▶ Dataset excerpts
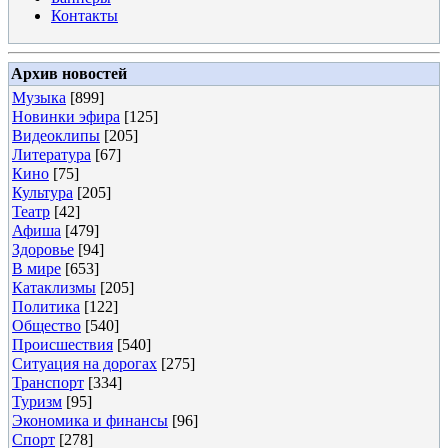
Контакты
Архив новостей
Музыка
[899]
Новинки эфира
[125]
Видеоклипы
[205]
Литература
[67]
Кино
[75]
Культура
[205]
Театр
[42]
Афиша
[479]
Здоровье
[94]
В мире
[653]
Катаклизмы
[205]
Политика
[122]
Общество
[540]
Происшествия
[540]
Ситуация на дорогах
[275]
Транспорт
[334]
Туризм
[95]
Экономика и финансы
[96]
Спорт
[278]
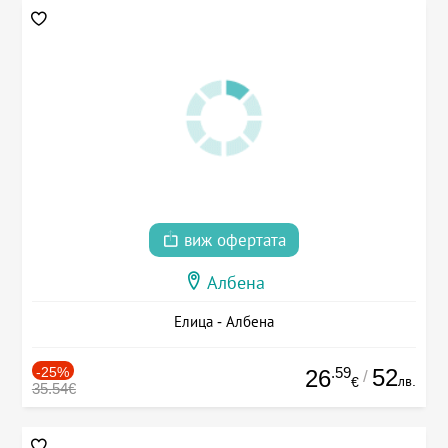
виж офертата
Албена
Елица - Албена
-25%
.59
52
26
/
лв.
€
35.54€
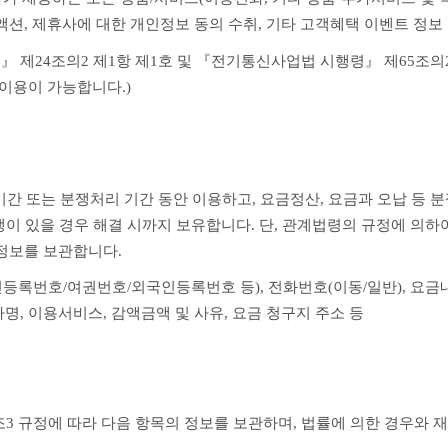
액션, 제휴사에 대한 개인정보 동의 수취, 기타 고객혜택 이벤트 정보
 제24조의2 제1항 제1호 및 『전기통신사업법 시행령』 제65조의
·이용이 가능합니다.)
 또는 분쟁처리 기간 동안 이용하고, 요금정산, 요금과 오납 등 분쟁
쟁이 있을 경우 해결 시까지 보유합니다. 단, 관계법령의 규정에 의하
정보를 보관합니다.
민등록번호/여권번호/외국인등록번호 등), 전화번호(이동/일반), 요금내
명, 이용서비스, 감액금액 및 사유, 요금 청구지 주소 등
3 규정에 따라 다음 항목의 정보를 보관하며, 법률에 의한 경우와 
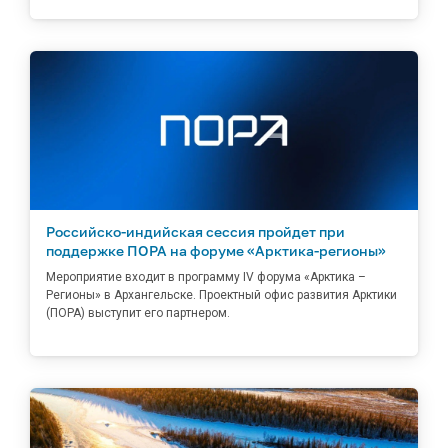
Российско-индийская сессия пройдет при
поддержке ПОРА на форуме «Арктика-регионы»
Мероприятие входит в программу IV форума «Арктика –
Регионы» в Архангельске. Проектный офис развития Арктики
(ПОРА) выступит его партнером.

▶ The problem
Read the listing. Copy each line that has the word "Арктика" in it.

▶ Output for this exercise
поддержке ПОРА на форуме «Арктика-регионы»
Мероприятие входит в программу IV форума «Арктика –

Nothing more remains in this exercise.